Diary A lighter take on the working week.

Saturday: I wake at 7am (unintentional) but realise I won’t get back to sleep as I have the annual joy of putting together my accounts. (Listen to Snow Patrol and Lemon Jelly). By 10am, discover only paid myself half my expenses last July. Do the minutes of meetings I held with myself to vote myself dividend payments. Play golf, then review GCSE revision with eldest. She’s very relaxed.

Sunday: Report for unitary authority on integration of children’s services is not progressing. (Snow Patrol and Amy Wadge). Analysis of expenditure and funding data not coming together. But eventually some sense begins to emerge.

Monday: Grab cappuccino and jump on train (Snow Patrol and Amy Wadge again) to unitary to discuss findings and develop recommendations. Train travel gives ability to work, sleep, relax according to need and with plug sockets on most trains it becomes an extended office. Daughter’s GCSE has gone well. “Fine, no problem, don’t stress Dad”. Catch up on younger daughter’s latest instalment of who’s fallen out/in with who.

Tuesday: Train (more cappuccino, Lemon Jelly, Bruce Springsteen) to London to discuss possible project looking at best ways to support practice staff to carry out needs assessments and getting best value. Are the contract/price discussions best done by care managers or contracts specialists? How best to support staff to challenge long-term residential placements that are little more than “warehousing” but where providers have good political connections? I phone home lunchtime to wish daughter good luck for exam. Phone later to check how it went. “Fine, no problem, don’t stress”. Home 11.30 pm, check e-mails, reply where necessary.

Wednesday: Sleep through alarm and partner getting up. It’s 7.40am and I’m due on golf course in an hour. Start with no warm up and come in one under par. Go to catch train (David Grey and Amy Winehouse) to metropolitan authority to review progress on project on commissioning, valid performance indicators, full involvement of service users. Extension agreed. Home 7.30pm e-mails, continue report for unitary.

Thursday: Training with group of social care and health managers who are motivated, intelligent and stimulating. Loads of questions but few answers.
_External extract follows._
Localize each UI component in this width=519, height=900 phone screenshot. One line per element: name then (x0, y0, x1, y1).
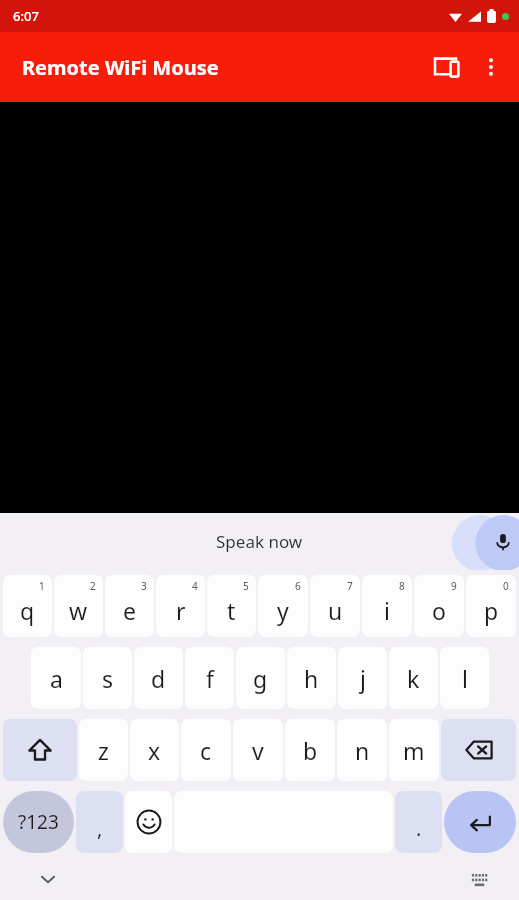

Dash in evening to see Amy Wadge live. Know I’ll pay for it in morning but worth it. She’s 12 weeks pregnant, feeling lousy, but gives performance of incredible energy. Her songs are wonderfully insightful, including a new one about a letter her grandad wrote to his wife before heart surgery in case he didn’t survive. She deserves to be better known. Home 12.30.
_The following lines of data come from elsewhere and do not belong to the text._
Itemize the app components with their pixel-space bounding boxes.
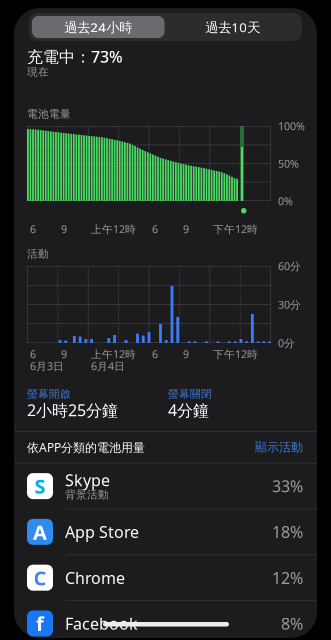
staticText: 背景活動 <box>65 488 109 501</box>
staticText: 下午12時 <box>213 222 258 236</box>
staticText: 下午12時 <box>213 347 258 361</box>
staticText: S <box>34 473 46 499</box>
staticText: 9 <box>183 222 189 236</box>
staticText: 6月4日 <box>91 359 125 373</box>
staticText: f <box>36 610 44 637</box>
staticText: 2小時25分鐘 <box>27 399 118 421</box>
button[interactable]: S <box>14 464 317 509</box>
staticText: 過去24小時 <box>64 18 132 36</box>
staticText: 8% <box>281 613 303 634</box>
staticText: 過去10天 <box>205 18 260 36</box>
staticText: 現在 <box>27 65 49 78</box>
staticText: 50% <box>278 156 299 171</box>
staticText: 9 <box>61 347 67 361</box>
staticText: 0分 <box>278 336 295 350</box>
staticText: C <box>34 564 46 591</box>
staticText: 依APP分類的電池用量 <box>27 439 145 455</box>
button[interactable]: C <box>14 555 317 600</box>
staticText: 6 <box>152 222 158 236</box>
staticText: 上午12時 <box>91 222 136 236</box>
staticText: 活動 <box>27 247 49 260</box>
staticText: 12% <box>272 567 303 588</box>
staticText: 上午12時 <box>91 347 136 361</box>
staticText: 33% <box>272 476 303 497</box>
staticText: 9 <box>183 347 189 361</box>
staticText: 螢幕開啟 <box>27 387 71 400</box>
button[interactable]: 過去24小時 <box>32 16 164 38</box>
button[interactable]: f <box>14 601 317 640</box>
button[interactable]: 顯示活動 <box>255 440 303 455</box>
button[interactable]: A <box>14 509 317 554</box>
staticText: App Store <box>65 521 139 542</box>
staticText: 30分 <box>278 297 301 312</box>
staticText: Facebook <box>65 613 138 634</box>
staticText: 6月3日 <box>30 359 64 373</box>
staticText: 100% <box>278 119 305 133</box>
staticText: 60分 <box>278 259 301 273</box>
staticText: 充電中：73% <box>27 46 123 67</box>
staticText: 6 <box>152 347 158 361</box>
staticText: 6 <box>30 222 36 236</box>
staticText: 4分鐘 <box>168 399 209 421</box>
staticText: 顯示活動 <box>255 440 303 455</box>
staticText: 0% <box>278 194 293 208</box>
staticText: Skype <box>65 470 110 491</box>
staticText: 電池電量 <box>27 107 71 120</box>
button[interactable]: 過去10天 <box>166 16 299 38</box>
staticText: 6 <box>30 347 36 361</box>
staticText: A <box>33 519 47 545</box>
staticText: Chrome <box>65 567 125 588</box>
staticText: 18% <box>272 521 303 542</box>
staticText: 9 <box>61 222 67 236</box>
staticText: 螢幕關閉 <box>168 387 212 400</box>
Friday: Yes, paying for last night so have extra shot in the cappuccino. Train to London for meeting on new project. Review range of cost data on train. More caffeine required. Phone home to wish daughter luck. Home 7.30.

Saturday: Golf. Sleep. Last GCSE Monday – “Please don’t stress Dad”. A week dominated by travel, (train 1,152 miles, road 130, bus 8), music, caffeine and poor work/life balance.